Exercise description> After reading the data below, copy out every line that contains the word "lobbies".

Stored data
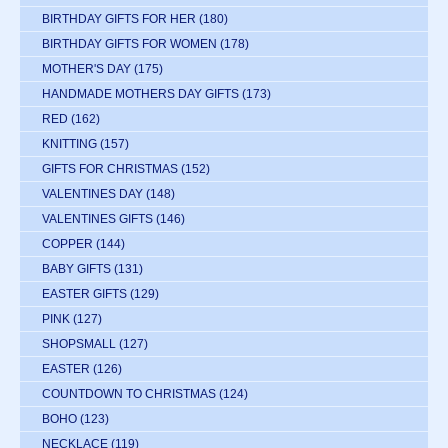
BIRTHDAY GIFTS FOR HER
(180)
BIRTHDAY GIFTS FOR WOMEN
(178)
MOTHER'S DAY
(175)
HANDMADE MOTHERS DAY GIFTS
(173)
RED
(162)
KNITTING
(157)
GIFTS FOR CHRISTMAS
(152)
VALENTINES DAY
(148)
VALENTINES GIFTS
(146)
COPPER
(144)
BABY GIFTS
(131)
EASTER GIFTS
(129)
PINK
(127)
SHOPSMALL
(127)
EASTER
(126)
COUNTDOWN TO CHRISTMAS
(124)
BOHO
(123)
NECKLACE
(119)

==

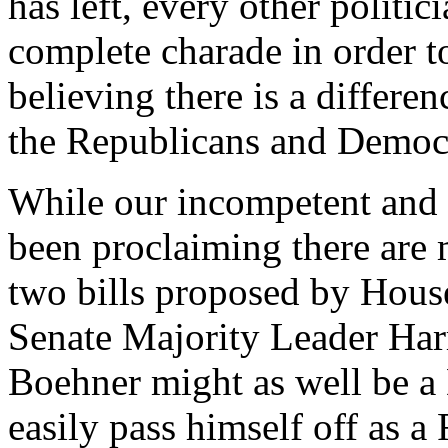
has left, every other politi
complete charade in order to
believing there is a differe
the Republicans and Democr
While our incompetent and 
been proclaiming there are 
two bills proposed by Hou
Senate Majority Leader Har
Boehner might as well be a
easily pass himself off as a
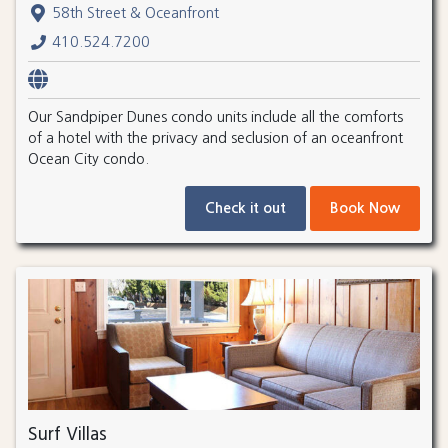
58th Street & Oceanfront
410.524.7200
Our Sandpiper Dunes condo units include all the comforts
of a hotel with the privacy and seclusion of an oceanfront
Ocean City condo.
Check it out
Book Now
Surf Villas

...

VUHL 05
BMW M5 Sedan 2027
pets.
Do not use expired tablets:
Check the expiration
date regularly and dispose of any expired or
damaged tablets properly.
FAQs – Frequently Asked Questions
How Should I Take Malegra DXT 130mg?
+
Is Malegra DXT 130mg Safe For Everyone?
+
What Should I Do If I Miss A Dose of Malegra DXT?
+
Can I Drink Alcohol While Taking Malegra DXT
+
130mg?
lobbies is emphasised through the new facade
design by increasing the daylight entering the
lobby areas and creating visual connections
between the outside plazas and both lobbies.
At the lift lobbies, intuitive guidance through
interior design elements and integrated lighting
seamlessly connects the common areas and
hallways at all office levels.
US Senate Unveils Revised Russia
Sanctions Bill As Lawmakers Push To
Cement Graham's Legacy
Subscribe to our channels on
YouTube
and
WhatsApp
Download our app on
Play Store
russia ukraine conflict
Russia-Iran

Solution for this problem>
lobbies is emphasised through the new facade
between the outside plazas and both lobbies.
At the lift lobbies, intuitive guidance through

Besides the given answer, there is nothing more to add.